Complexity does not disappear. In fact, as organisations grow, operate internationally, or go through frequent change, complexity usually increases.

The question is not how to eliminate complexity. The question is how to navigate it effectively. That requires people who understand how organisations work. People who can quickly recognise where processes are likely to stall. People who do not just advise, but help organise and execute. Above all, it requires people who understand how people function within organisations.

Because absence, employability, leadership, and organisational change are not ultimately process challenges. They are human challenges. Behind every reorganisation are people trying to find their place in a changing environment. Behind every absence case is a person with a story. And behind every manager is someone doing their best to make the right decisions within the constraints and opportunities they face. That is why we believe sustainable solutions emerge when organisational complexity and human behaviour are considered together.

At Cohesie, we work every day with multinational organisations facing multiple reorganisations each year, international teams, and complex decision-making structures.

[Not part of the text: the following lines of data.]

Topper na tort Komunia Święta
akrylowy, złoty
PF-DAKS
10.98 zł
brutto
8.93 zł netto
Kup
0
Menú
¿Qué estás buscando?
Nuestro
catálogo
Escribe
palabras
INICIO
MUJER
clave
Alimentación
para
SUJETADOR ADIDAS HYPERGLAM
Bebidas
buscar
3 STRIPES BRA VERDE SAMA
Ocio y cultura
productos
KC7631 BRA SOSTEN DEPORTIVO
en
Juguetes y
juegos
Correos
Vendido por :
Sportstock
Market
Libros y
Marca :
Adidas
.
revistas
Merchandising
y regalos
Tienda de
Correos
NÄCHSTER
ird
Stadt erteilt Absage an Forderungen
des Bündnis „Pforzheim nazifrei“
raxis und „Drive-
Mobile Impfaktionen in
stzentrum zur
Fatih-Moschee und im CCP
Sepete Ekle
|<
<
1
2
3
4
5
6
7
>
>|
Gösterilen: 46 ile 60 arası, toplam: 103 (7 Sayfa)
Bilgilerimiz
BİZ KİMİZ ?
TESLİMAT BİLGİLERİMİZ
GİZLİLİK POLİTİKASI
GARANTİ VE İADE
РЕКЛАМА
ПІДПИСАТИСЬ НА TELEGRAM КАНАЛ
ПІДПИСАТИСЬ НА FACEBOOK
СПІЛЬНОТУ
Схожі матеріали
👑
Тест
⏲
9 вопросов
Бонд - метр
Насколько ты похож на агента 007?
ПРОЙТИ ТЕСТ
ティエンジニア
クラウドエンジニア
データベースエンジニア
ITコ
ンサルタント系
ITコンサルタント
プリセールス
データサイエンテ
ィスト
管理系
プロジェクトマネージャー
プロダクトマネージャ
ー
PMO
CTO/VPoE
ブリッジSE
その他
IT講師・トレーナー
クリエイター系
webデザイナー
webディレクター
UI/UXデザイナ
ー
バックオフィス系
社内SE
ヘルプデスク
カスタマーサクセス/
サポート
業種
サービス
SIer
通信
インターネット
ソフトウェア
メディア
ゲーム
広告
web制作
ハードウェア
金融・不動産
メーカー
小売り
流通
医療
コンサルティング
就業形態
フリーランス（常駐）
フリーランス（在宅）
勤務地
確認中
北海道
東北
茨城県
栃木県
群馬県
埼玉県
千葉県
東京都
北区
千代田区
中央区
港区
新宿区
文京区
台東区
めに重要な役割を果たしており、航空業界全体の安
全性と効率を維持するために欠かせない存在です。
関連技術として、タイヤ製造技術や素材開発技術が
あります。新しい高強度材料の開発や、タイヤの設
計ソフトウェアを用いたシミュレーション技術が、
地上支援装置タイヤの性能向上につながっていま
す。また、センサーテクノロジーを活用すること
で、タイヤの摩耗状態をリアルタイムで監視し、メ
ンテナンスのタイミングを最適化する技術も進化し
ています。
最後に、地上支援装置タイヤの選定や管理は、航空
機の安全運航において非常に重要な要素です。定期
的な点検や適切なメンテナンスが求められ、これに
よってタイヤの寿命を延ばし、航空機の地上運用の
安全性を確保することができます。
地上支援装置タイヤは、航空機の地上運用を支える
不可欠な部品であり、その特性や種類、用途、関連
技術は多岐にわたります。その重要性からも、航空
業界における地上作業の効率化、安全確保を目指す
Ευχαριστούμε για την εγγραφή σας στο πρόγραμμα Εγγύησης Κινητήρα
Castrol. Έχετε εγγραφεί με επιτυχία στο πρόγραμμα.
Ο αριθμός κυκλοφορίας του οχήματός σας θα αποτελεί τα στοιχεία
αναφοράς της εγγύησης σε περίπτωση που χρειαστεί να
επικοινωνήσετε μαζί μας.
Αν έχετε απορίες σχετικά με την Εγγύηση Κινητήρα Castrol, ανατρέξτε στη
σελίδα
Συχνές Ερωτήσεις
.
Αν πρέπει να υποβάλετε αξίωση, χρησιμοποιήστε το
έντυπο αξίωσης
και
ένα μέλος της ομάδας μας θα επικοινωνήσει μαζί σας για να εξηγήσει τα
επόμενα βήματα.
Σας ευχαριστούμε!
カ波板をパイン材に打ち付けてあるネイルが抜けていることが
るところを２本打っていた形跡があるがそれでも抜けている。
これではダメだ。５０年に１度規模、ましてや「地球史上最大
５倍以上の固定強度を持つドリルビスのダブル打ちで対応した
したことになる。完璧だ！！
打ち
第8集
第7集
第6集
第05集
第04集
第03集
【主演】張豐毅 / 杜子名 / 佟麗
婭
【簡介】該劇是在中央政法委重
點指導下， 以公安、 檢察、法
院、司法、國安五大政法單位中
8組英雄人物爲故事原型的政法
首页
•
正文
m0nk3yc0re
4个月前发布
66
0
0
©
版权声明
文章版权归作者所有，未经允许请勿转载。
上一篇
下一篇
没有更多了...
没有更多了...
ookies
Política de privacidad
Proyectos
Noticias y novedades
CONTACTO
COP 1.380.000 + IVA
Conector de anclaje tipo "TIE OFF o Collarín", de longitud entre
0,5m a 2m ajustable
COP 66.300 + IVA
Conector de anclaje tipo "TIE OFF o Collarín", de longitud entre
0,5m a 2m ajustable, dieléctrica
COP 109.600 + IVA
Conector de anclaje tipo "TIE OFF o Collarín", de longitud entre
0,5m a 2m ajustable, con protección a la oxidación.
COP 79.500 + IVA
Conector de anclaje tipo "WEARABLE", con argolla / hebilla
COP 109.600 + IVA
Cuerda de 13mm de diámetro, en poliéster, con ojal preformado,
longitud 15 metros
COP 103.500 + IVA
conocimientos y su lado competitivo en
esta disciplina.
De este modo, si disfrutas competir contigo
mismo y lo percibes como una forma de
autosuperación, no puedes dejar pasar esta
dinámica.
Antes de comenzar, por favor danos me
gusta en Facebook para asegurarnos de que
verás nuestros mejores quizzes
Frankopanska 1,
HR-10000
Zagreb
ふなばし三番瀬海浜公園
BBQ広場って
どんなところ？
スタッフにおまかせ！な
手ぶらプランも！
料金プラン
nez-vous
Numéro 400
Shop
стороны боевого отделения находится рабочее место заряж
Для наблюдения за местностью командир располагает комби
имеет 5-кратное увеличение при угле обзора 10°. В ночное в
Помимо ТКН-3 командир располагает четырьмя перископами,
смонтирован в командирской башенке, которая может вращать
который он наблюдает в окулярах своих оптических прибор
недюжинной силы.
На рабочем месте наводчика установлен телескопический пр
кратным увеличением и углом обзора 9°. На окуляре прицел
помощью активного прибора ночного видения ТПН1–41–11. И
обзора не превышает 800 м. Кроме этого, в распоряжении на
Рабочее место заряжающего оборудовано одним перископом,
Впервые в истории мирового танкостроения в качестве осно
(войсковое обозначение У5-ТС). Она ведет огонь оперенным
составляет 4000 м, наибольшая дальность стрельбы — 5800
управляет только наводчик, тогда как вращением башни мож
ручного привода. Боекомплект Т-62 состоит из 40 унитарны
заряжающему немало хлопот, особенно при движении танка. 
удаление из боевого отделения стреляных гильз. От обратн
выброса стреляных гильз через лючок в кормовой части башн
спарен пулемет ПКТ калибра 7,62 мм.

This experience has taught us that successful support is not about creating more policies or implementing more systems.

It is about connecting people, processes, and execution. Our strength lies in understanding complex organisations. In recognising patterns before they become problems. And in helping managers do what needs to be done. Not by working harder. But by knowing where to look.

Complexity requires more than processes

A complex organisation cannot be reduced to a flowchart or process description. What organisations can do is improve their ability to understand what is happening, recognise risks earlier, and act more quickly when support is needed.

That requires insight. It requires collaboration. And it requires people who can bridge the gap between policy and practice. Because ultimately, the success of a complex organisation is not determined by what is written on paper. It is determined by what happens in practice.